Carol J Williams in Burns, Oregon (Guardian) {PS
Sam Levin contributed reporting from San Francisco.
Source = Oregon ranchers fear impact of militia standoff: 'We all look like crazies'
When Butch Delange first started logging in 1971, a man could make a decent living cutting timber, and the proceeds from open-bid contracts with the US Forest Service provided ample funding for schools and public services. Then the federal agency switched to sealed bids to award tracts for harvesting, driving most loggers and sawmills out of business and leaving the older trees to fall victim to rot and wildfires.
Delange, who now works at a gas station and garage on the main drag in Burns, Oregon, says that only bold actions like those of the militiamen occupying the Malheur national wildlife refuge will draw the necessary attention to the plight of western regions living under the federal government’s thumb. But like many, he concedes that the armed action and its violent turn with the shooting death of one activist may have set back prospects for relief, and done little to engender public sympathy.
Instead, local residents say, the armed seizure of the refuge on 2 January by Ammon Bundy and about two dozen fellow militants drew national attention to the clashes between ranchers and federal land stewards, but probably painted all government critics as violence-prone extremists.
Many fear their causes have been undermined by the costly and divisive controversy, despite the spotlight it cast on their complaints.
Wayne Smith, a 46-year-old local rancher, said he felt the occupation was finally waking people up to the overreach of the federal government, but that the death of Finicum had derailed any potential efforts to increase local control of public lands.
“People were getting educated. They were starting to realize what’s happening to us and there was more support,” he said. “But the federal government just had to stop them.”
[...]
Fran and Rich Davis have had to lease private grazing land in recent years to meet federal land management requirements for AUM, the animal-unit-per-month formula meant to prevent damage to grasslands. To feed their 100 cows, the Davises lease 1,880 acres of private grazing land, bringing their daily feed bill to $300 and forcing them to take on other seasonal businesses to make ends meet. The fourth-generation ranchers now operate a deli during the spring and summer months when tourists flock to the high desert country, as well as a women’s clothing boutique, a senior foster care home and a pickup and delivery service for the closest dry cleaners in Bend, 130 miles west.
“The DEQ is making me pay a fee in case there’s ever a chemical spill from the dry cleaning, which isn’t done anywhere near here,” an exasperated Fran Davis says of the latest tax being assessed on their side businesses by the state department of environmental quality.
The population has dropped from 12,000 in the 1970s to fewer than 7,000 today, which locals attribute to federal management of the public lands and increasingly burdensome environmental regulations cutting deeply into the local economy.
Fran Davis echoes the fears of many in Harney County that the armed occupation served to discredit the legitimate grievances of the broader population.

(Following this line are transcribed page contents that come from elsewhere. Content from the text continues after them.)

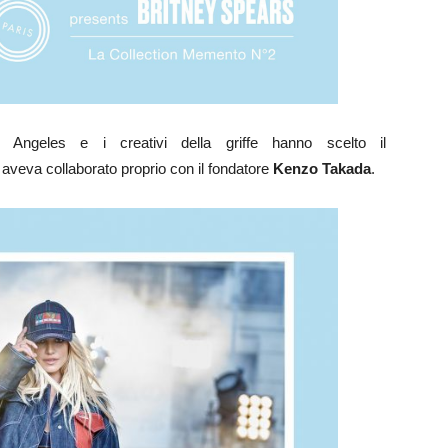
Angeles e i creativi della griffe hanno scelto il
 aveva collaborato proprio con il fondatore
Kenzo Takada
.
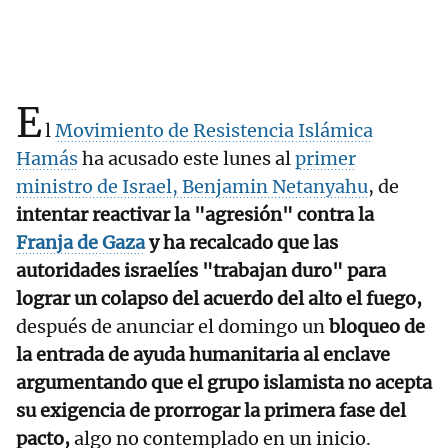
E
l
Movimiento de Resistencia Islámica
Hamás
ha acusado este lunes al
primer
ministro de Israel, Benjamin Netanyahu
, de
intentar reactivar la "agresión" contra la
Franja de Gaza
y ha recalcado que las
autoridades israelíes "trabajan duro" para
lograr un colapso del acuerdo del alto el fuego,
después de anunciar el domingo un
bloqueo de
la entrada de ayuda humanitaria al enclave
argumentando que el grupo islamista no acepta
su exigencia de prorrogar la primera fase del
pacto,
algo no contemplado en un inicio.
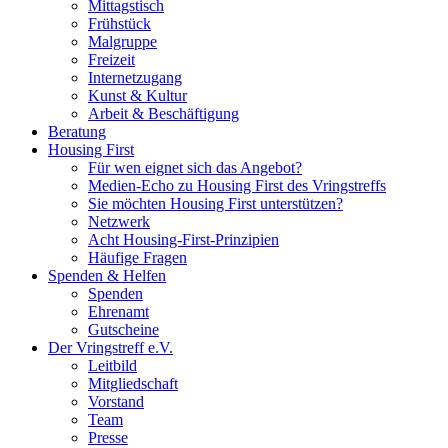
Mittagstisch
Frühstück
Malgruppe
Freizeit
Internetzugang
Kunst & Kultur
Arbeit & Beschäftigung
Beratung
Housing First
Für wen eignet sich das Angebot?
Medien-Echo zu Housing First des Vringstreffs
Sie möchten Housing First unterstützen?
Netzwerk
Acht Housing-First-Prinzipien
Häufige Fragen
Spenden & Helfen
Spenden
Ehrenamt
Gutscheine
Der Vringstreff e.V.
Leitbild
Mitgliedschaft
Vorstand
Team
Presse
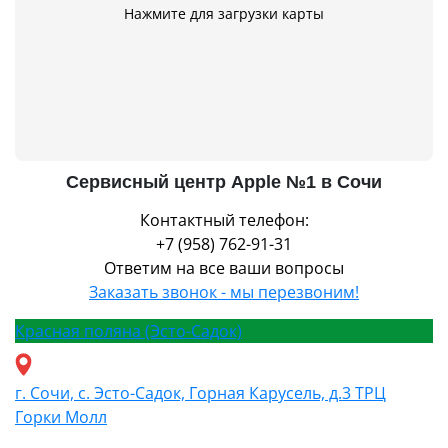
Нажмите для загрузки карты
Сервисный центр Apple №1 в Сочи
Контактный телефон:
+7 (958) 762-91-31
Ответим на все ваши вопросы
Заказать звонок - мы перезвоним!
Красная поляна (Эсто-Садок)
г. Сочи, с. Эсто-Садок, Горная Карусель, д.3 ТРЦ
Горки Молл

“We all look like a bunch of crazies,” she said of the image left by the militants.
[...]
Former local rancher Dayle Robertson, who now lives in Leavenworth, Washington, had business near the refuge on Thursday.
“I’ve lived in this country for 20 years. I know these people,” he said of the south-eastern Oregon ranchers. “But no one outside understands us. For the past eight years the environmentalists have been running our business. If they don’t like something you do, they file a lawsuit and shut you down.”
Delange blames misplaced priorities in the federal bureaucracies for the rash of fires that have swept the region’s forests and grasslands in the past two decades.
“I was in the national guard back in 1990 and we got called up to fight a huge wildfire up near the fish and wildlife preserve. But they wouldn’t let us pitch our tents on the federal land, said it was an ‘artifacts area’,” he recalled with disdain.
That fire, believed to have been sparked by a Bureau of Land Management truck left idling in a dry grass field, “burned 105,000 acres, more than 40 years of logging had taken”.}
It's my personal view, but I believe that the recurrent refrain in many interviews with rural locals that "the nation has heard our cries of pain at last" is totally misplaced. In general, the story of rural America reminds me of the Russian peasant concept of good czar. These are obedient and law abiding subjects who trust the order/authority. The agents of order are good, they just don't know how people on the ground suffer.
Of course, reality is very different. Those locals are just delusional. In fact, this situation is structurally built into America's urban rural divide. It's kind of unavoidable.
Delusions sometimes take an extraordinary amount of time to die. The interesting part, however, starts when they finally do.